WHAT IS NEEDED
In the data below, which lines contain "Change"? List them by copying each one.

□ □ □ □ □ □ □

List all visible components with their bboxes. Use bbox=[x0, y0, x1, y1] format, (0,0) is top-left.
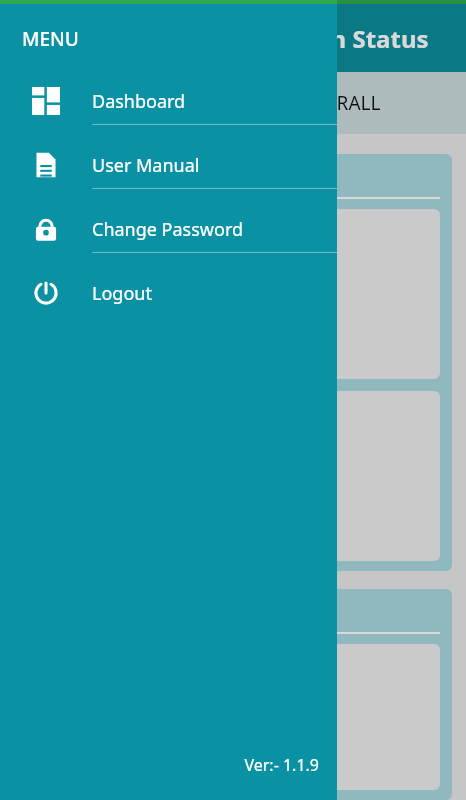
staticText: MENU bbox=[22, 26, 79, 52]
button[interactable]: Change Password bbox=[0, 206, 337, 252]
staticText: OVERALL bbox=[300, 90, 381, 116]
staticText: Dashboard bbox=[92, 89, 186, 114]
staticText: Application Status bbox=[210, 22, 429, 55]
staticText: Ver:- 1.1.9 bbox=[0, 754, 319, 776]
button[interactable]: Pending after 7 days bbox=[26, 209, 440, 379]
staticText: Applications bbox=[26, 164, 138, 189]
button[interactable]: Dashboard bbox=[0, 78, 337, 124]
staticText: Logout bbox=[92, 281, 152, 306]
button[interactable]: Process Pending bbox=[26, 391, 440, 561]
button[interactable]: Logout bbox=[0, 270, 337, 316]
button[interactable]: Pending after 7 days bbox=[26, 644, 440, 790]
staticText: Change Password bbox=[92, 217, 244, 242]
staticText: User Manual bbox=[92, 153, 200, 178]
button[interactable]: User Manual bbox=[0, 142, 337, 188]
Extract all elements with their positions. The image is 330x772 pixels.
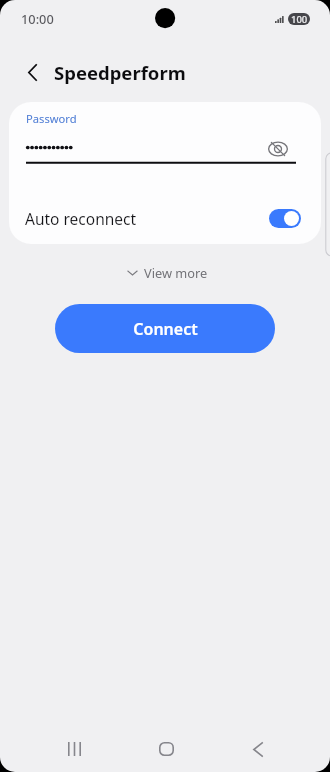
- staticText: Password: [26, 111, 77, 126]
- staticText: 100: [291, 13, 308, 25]
- staticText: Auto reconnect: [25, 208, 137, 229]
- staticText: Speedperform: [54, 60, 186, 85]
- button[interactable]: View more: [120, 260, 216, 285]
- button[interactable]: Connect: [55, 304, 275, 353]
- button[interactable]: Auto reconnect: [9, 195, 321, 241]
- staticText: 10:00: [21, 10, 54, 27]
- staticText: View more: [144, 264, 208, 281]
- button[interactable]: Recents: [52, 727, 96, 771]
- button[interactable]: Home: [144, 727, 188, 771]
- button[interactable]: Back: [19, 59, 45, 85]
- staticText: Connect: [133, 318, 198, 340]
- button[interactable]: Back: [236, 727, 280, 771]
- button[interactable]: Show password: [265, 136, 291, 162]
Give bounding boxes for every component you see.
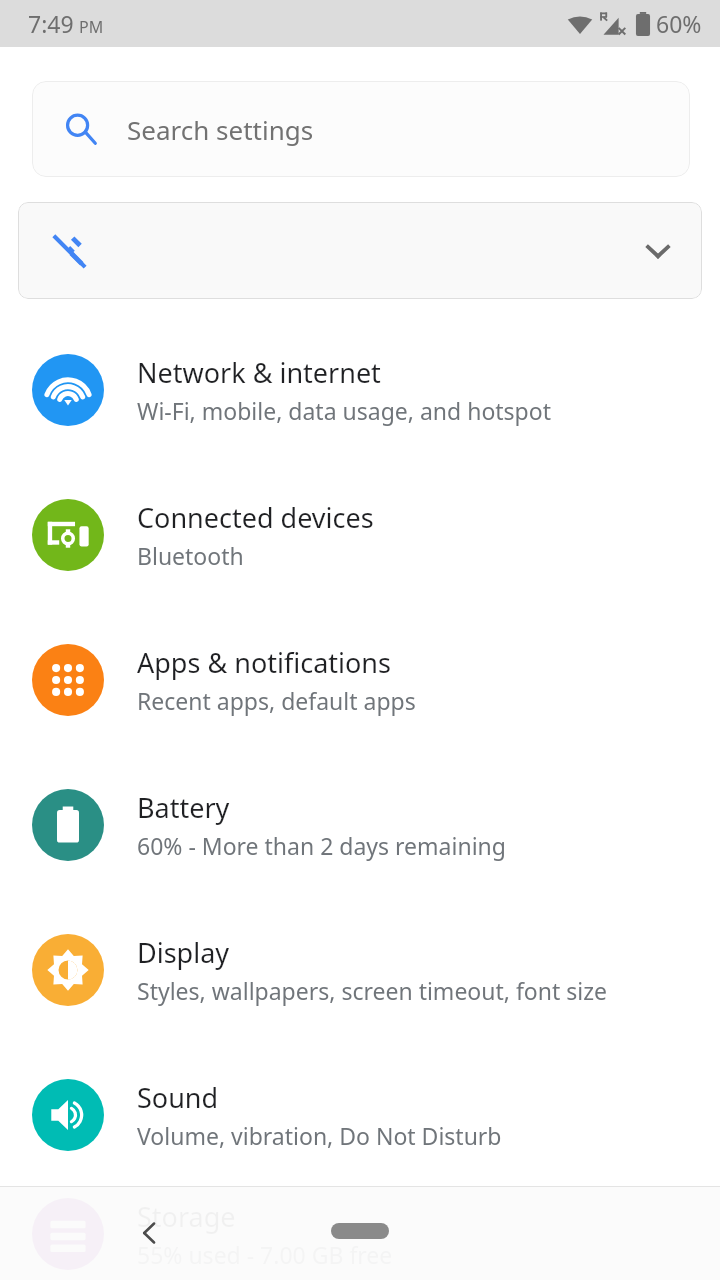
button[interactable]: Sound	[0, 1042, 720, 1187]
staticText: Volume, vibration, Do Not Disturb	[137, 1120, 502, 1151]
staticText: Display	[137, 934, 230, 971]
staticText: 60% - More than 2 days remaining	[137, 830, 506, 861]
button[interactable]: Connected devices	[0, 462, 720, 607]
staticText: Connected devices	[137, 499, 374, 536]
staticText: Battery	[137, 789, 230, 826]
staticText: Bluetooth	[137, 540, 244, 571]
staticText: 7:49	[28, 8, 74, 39]
button[interactable]: Network & internet	[0, 317, 720, 462]
staticText: PM	[79, 16, 104, 38]
button[interactable]: Expand suggestions	[18, 202, 702, 299]
staticText: Styles, wallpapers, screen timeout, font…	[137, 975, 607, 1006]
staticText: Sound	[137, 1079, 219, 1116]
button[interactable]: Storage	[0, 1187, 720, 1280]
staticText: Network & internet	[137, 354, 381, 391]
button[interactable]: Display	[0, 897, 720, 1042]
button[interactable]: Back	[122, 1205, 178, 1261]
staticText: Recent apps, default apps	[137, 685, 416, 716]
button[interactable]: Home	[321, 1213, 399, 1249]
staticText: Apps & notifications	[137, 644, 391, 681]
staticText: Search settings	[127, 112, 314, 147]
button[interactable]: Search settings	[32, 81, 690, 177]
staticText: Wi-Fi, mobile, data usage, and hotspot	[137, 395, 551, 426]
staticText: 55% used - 7.00 GB free	[137, 1239, 393, 1270]
staticText: 60%	[656, 8, 702, 39]
button[interactable]: Battery	[0, 752, 720, 897]
staticText: Storage	[137, 1198, 236, 1235]
button[interactable]: Apps & notifications	[0, 607, 720, 752]
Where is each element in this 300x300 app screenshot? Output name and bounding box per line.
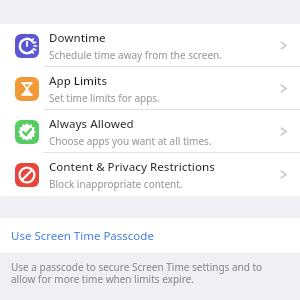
staticText: Use a passcode to secure Screen Time set…	[11, 260, 286, 286]
button[interactable]: Downtime	[0, 24, 300, 67]
staticText: Use Screen Time Passcode	[11, 228, 154, 244]
staticText: Block inappropriate content.	[49, 177, 183, 191]
staticText: App Limits	[49, 73, 108, 89]
staticText: Set time limits for apps.	[49, 91, 160, 105]
staticText: Schedule time away from the screen.	[49, 48, 222, 62]
staticText: Downtime	[49, 30, 106, 46]
button[interactable]: App Limits	[0, 67, 300, 110]
button[interactable]: Always Allowed	[0, 110, 300, 153]
staticText: Always Allowed	[49, 116, 134, 132]
staticText: Choose apps you want at all times.	[49, 134, 212, 148]
staticText: Content & Privacy Restrictions	[49, 159, 215, 175]
button[interactable]: Use Screen Time Passcode	[0, 218, 300, 253]
button[interactable]: Content & Privacy Restrictions	[0, 153, 300, 196]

□ □ □ □ □ □ □

TASK ANSWER
button[interactable]: Change Password bbox=[0, 206, 337, 252]
staticText: Change Password bbox=[92, 217, 244, 242]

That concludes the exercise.